### Saved entries
:::::

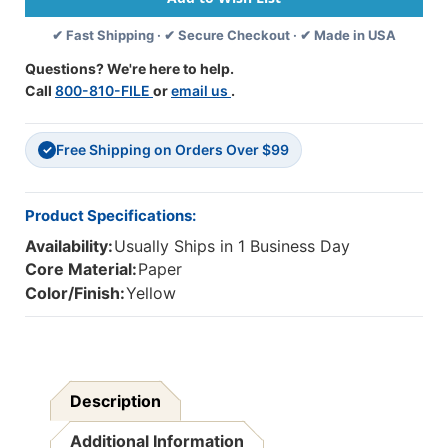
Pack,
Pack,
✔ Fast Shipping · ✔ Secure Checkout · ✔ Made in USA
6
6
Packs
Packs
Questions? We're here to help.
Call
800-810-FILE
or
email us
.
Free Shipping on Orders Over $99
✓
Product Specifications:
Availability:
Usually Ships in 1 Business Day
Core Material:
Paper
Color/Finish:
Yellow
Description
Additional Information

:::::

Please write every line above out exactly as given, except for any pictures.

### Exercise result
Pack,
Pack,
✔ Fast Shipping · ✔ Secure Checkout · ✔ Made in USA
6
6
Packs
Packs
Questions? We're here to help.
Call
800-810-FILE
or
email us
.
Free Shipping on Orders Over $99
✓
Product Specifications:
Availability:
Usually Ships in 1 Business Day
Core Material:
Paper
Color/Finish:
Yellow
Description
Additional Information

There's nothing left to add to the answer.